What is the behaviour of systemd when a service gets into a failure loop? (Also... I looked on the systemd.units man page on 0pointer but didn't see restart= documented. Is it somewhere else or is this just a new feature that's not yet in the man page?)

Replying to [comment:5 toshio]:

What is the behaviour of systemd when a service gets into a failure loop?

All service spawns are by default rate limited, and there's a pause of 100ms before we retry. This should hence be quite safe. (and for people who want to fiddle with the paramaters here, there are StartLimitInterval=, StartLimitBurst=, RestartSec= for that in each .service file).

(Also... I looked on the systemd.units man page on 0pointer but didn't see restart= documented. Is it somewhere else or is this just a new feature that's not yet in the man page?)

This is a setting for service units only, not all units. Hence it is documented in systemd.service(5):

http://www.freedesktop.org/software/systemd/man/systemd.service.html

Okay. Looking at the documentation and asking a few sysadmins for feedback, couple thoughts:

  • Restart=on-failure sounds like a decent recommendation (as given in the body of this request as opposed to the subject of this request)
  • People are concerned about the documented behaviour of Restart= to keep trying after the StartLimitInterval= ends. For instance, one concern was that it would inflate the logfiles and possibly mask the root cause/initial change that started the failures.

Could we have this functionality changed so our default behaviour with this recommendation (whether upstream default as james asked about or with configuration in the file) would be for the automatic restart to be attempted for the StartLimitBurst number of times and if exceeded, require a manual start by the admin? It would look something like this:

{{{

Same idea as now

Restart=on-failure

Interval to count the number of restarts within. This is half the

functionality of the current StartLimitInterval

A larger value than 10s seems more appropriate as some services take

longer to come up. A well behaved service should not be bouncing

multiple times within a minute (or even ten minutes), so it seems

reasonable to increase it

StartLimitInterval=60s

Number of times the service is allowed to be automatically restarted

within a StartLimitInterval before it fails and stays off until

explicitly restarted (this is decreased over the current default as

slower starting services might not be able to restart 5 times in a

minute even if they're in a failure loop)

StartLimitBurst=3
}}}

Also, it's unclear from the documentation whether the StartLimitInterval and StartLimitBurst only apply to automatic Restarts or if they also apply to explicit start/restart from systemctl commands. If they include the latter, there should be a second set of options that only apply to the automatic restart functionality (as 1 minute and 3 restarts seems more reasonable for automatic restarts but might be wide enough to catch sysadmins that are making small changes to configs and then restarting).

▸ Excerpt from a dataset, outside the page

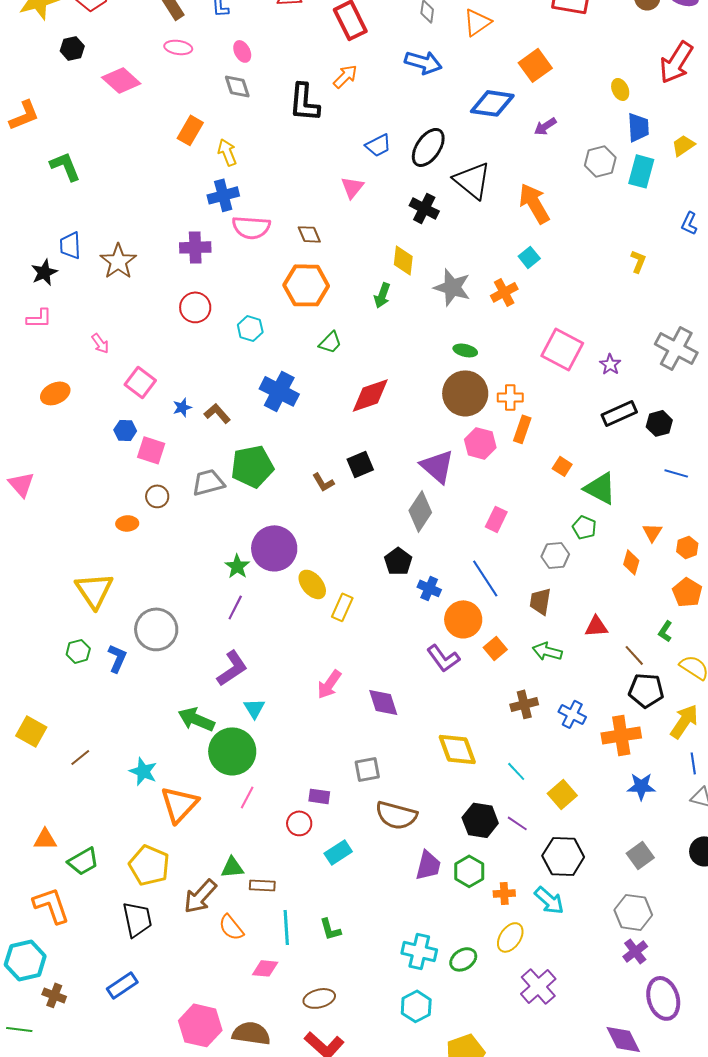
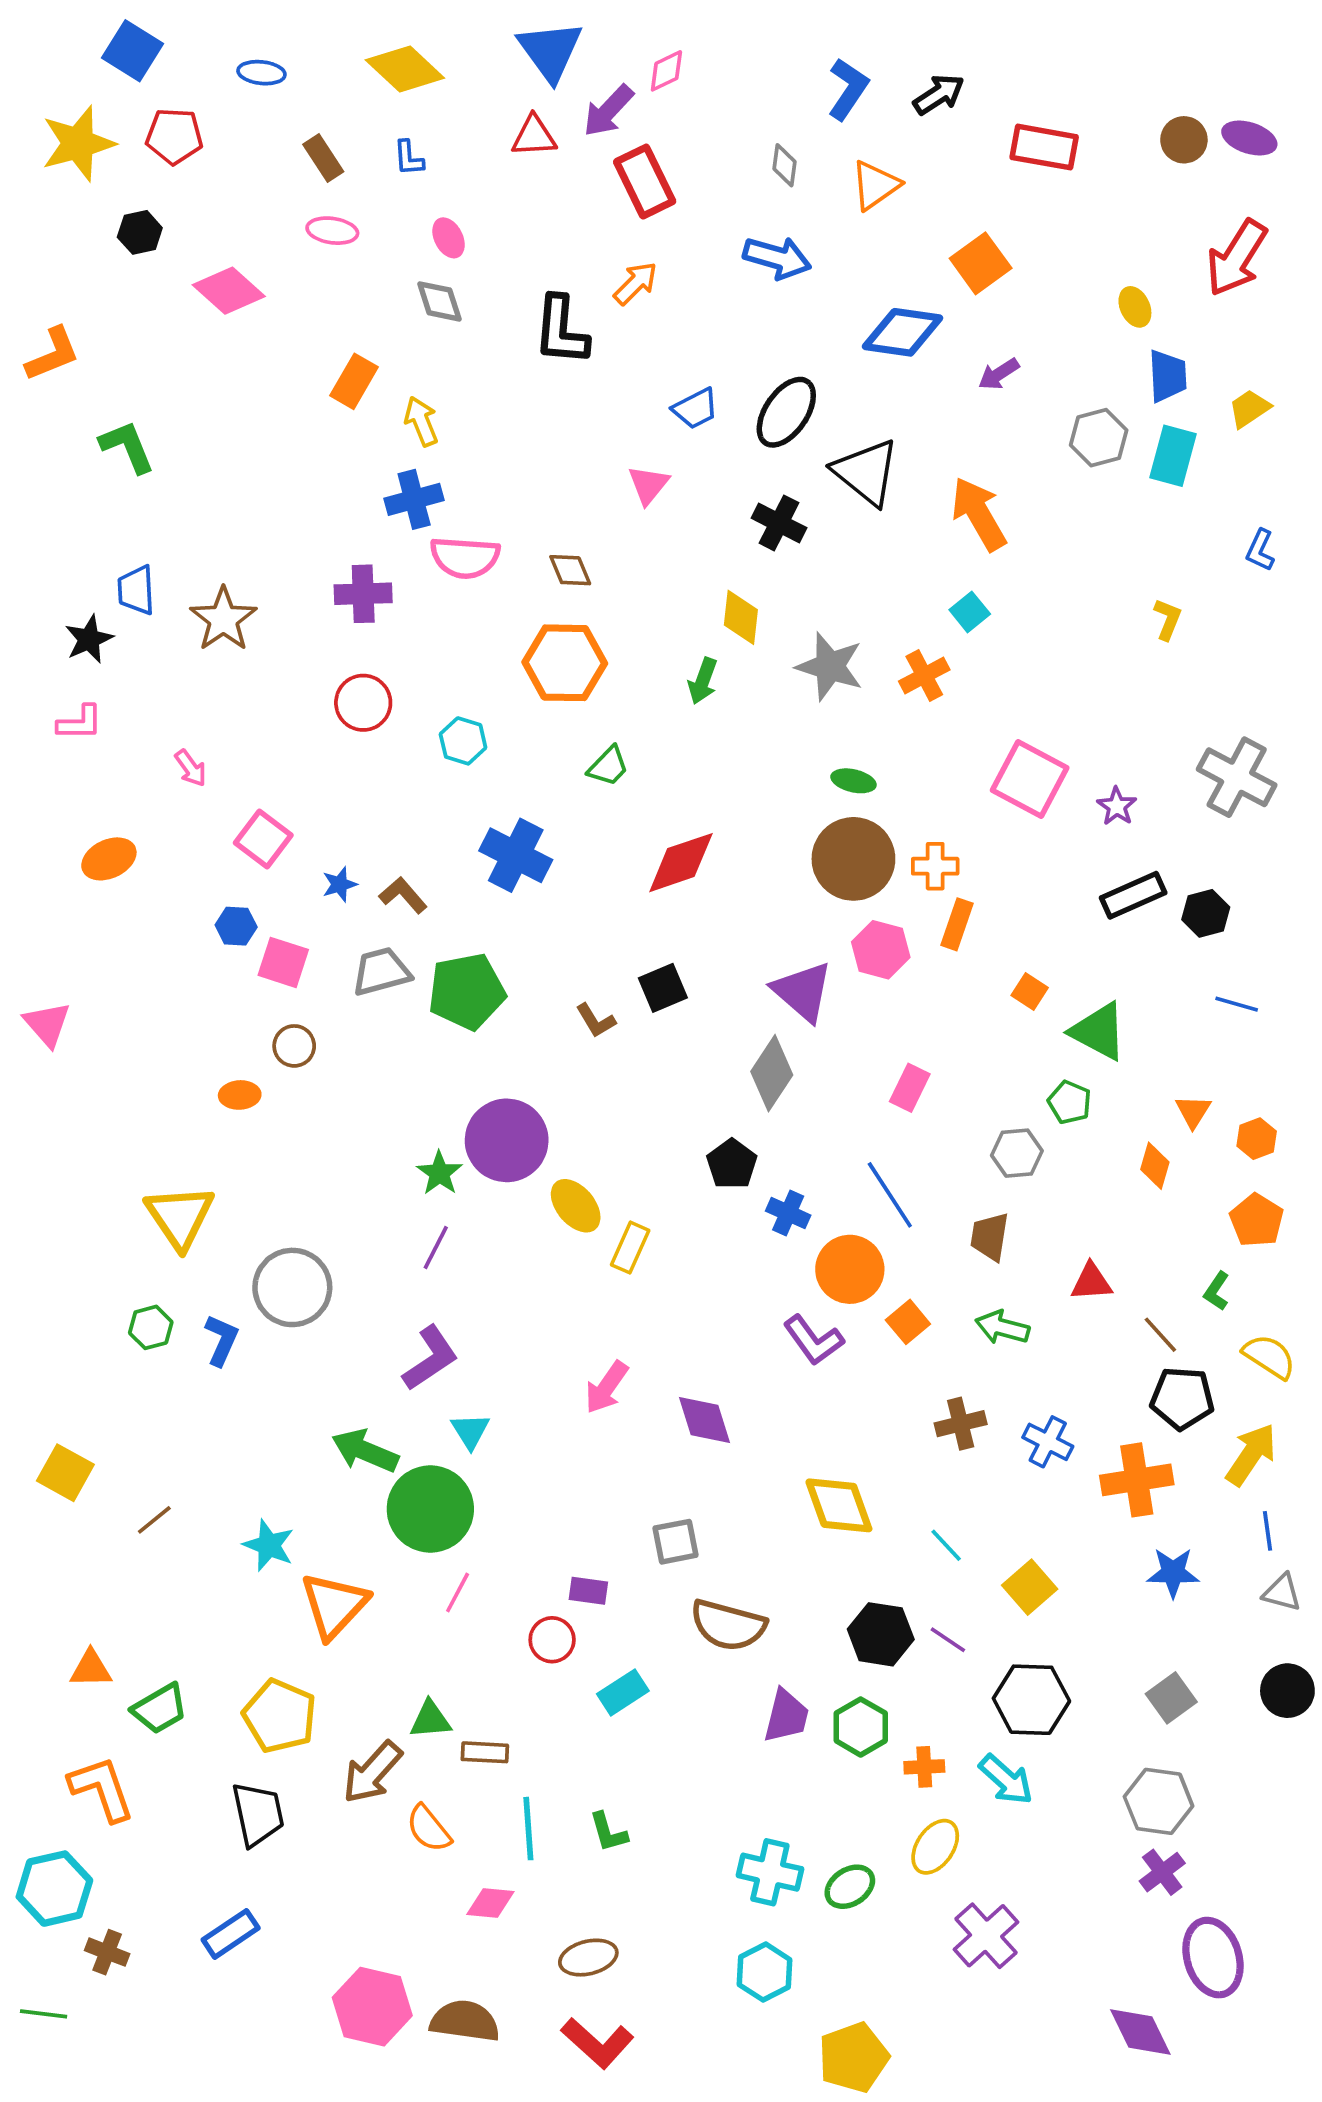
gray trapezoid: (208, 482) -> (381, 971), moved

Also, this change should get into the release notes (possibly via the Feature process) as it's a change to the behaviour of services that sysadmins should be aware of.

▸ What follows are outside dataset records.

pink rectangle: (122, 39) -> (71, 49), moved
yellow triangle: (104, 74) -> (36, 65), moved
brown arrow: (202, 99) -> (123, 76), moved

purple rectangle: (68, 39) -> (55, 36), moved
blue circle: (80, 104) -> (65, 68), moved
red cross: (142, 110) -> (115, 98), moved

Catching up on reading the thread on the mailing list http://lists.fedoraproject.org/pipermail/devel/2012-June/169334.html It seems like on-abort seems like it's a little more conservative. Not sure if we might want to recommend that as the default instead... probably need to think a little more about it in the meeting. Could you tell us a little more about what this portion of on-failure's behaviour does: "when an operation times out or when the configured watchdog timeout is triggered."

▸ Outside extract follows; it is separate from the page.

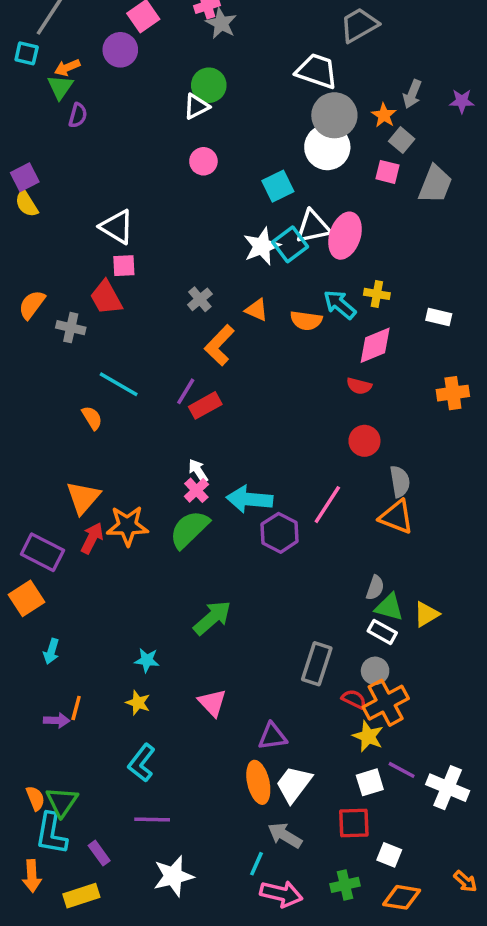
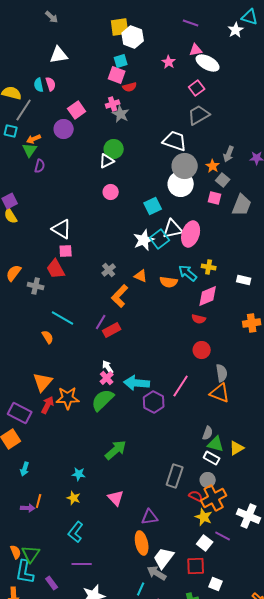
white square: (370, 782) -> (205, 543), turned -35
white trapezoid: (294, 784) -> (164, 558), moved
white cross: (448, 788) -> (249, 516), moved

Replying to [comment:7 toshio]:

Okay. Looking at the documentation and asking a few sysadmins for feedback, couple thoughts:

  • Restart=on-failure sounds like a decent recommendation (as given in the body of this request as opposed to the subject of this request)
  • People are concerned about the documented behaviour of Restart= to keep trying after the StartLimitInterval= ends. For instance, one concern was that it would inflate the logfiles and possibly mask the root cause/initial change that started the failures.

Hmm, this is a misunderstanding. The StartLimitInterval=/StartLimitBurst= logic simply defines a maximum restart rate. if that rate is hit we don't attempt to restart the daemon anymore (until the user restarts it manually again). This is intended precisely to avoid spamming logs and burning CPU.

Example:

StartLimitInterval=10s
StartLimitBurst=20

Means: if we try to restart the service more often than 20 times per 10s, just stop doing that and don't try to start the daemon anymore.

A scheme like this is BTW very close to what sysvinit does here.

I have added another sentence to the docs now to clarify this.

Could we have this functionality changed so our default behaviour with this recommendation (whether upstream default as james asked about or with configuration in the file) would be for the automatic restart to be attempted for the StartLimitBurst number of times and if exceeded, require a manual start by the admin? It would look something like this:

The StartLimit applies to all starts, not just automatic restarts (that's why the option is called StartLimit, not RestartLimit.)

Also, it's unclear from the documentation whether the StartLimitInterval and StartLimitBurst only apply to automatic Restarts or if they also apply to explicit start/restart from systemctl commands. If they include the latter, there should be a second set of options that only apply to the automatic restart functionality (as 1 minute and 3 restarts seems more reasonable for automatic restarts but might be wide enough to catch sysadmins that are making small changes to configs and then restarting).

We really shouldn't make this anymore more complex than it is, i.e. try to avoid even more options and settings. Note that the rate limit counter is automatically forgotten when the user uses "systemctl reset-failed", which I think is a nicer way for the user to force that all ratelimiting/failure data is forgotten about a service.

Also, this change should get into the release notes (possibly via the Feature process) as it's a change to the behaviour of services that sysadmins should be aware of.

Well, in the past FESCO refused to bless features which they though were in the area of FPC.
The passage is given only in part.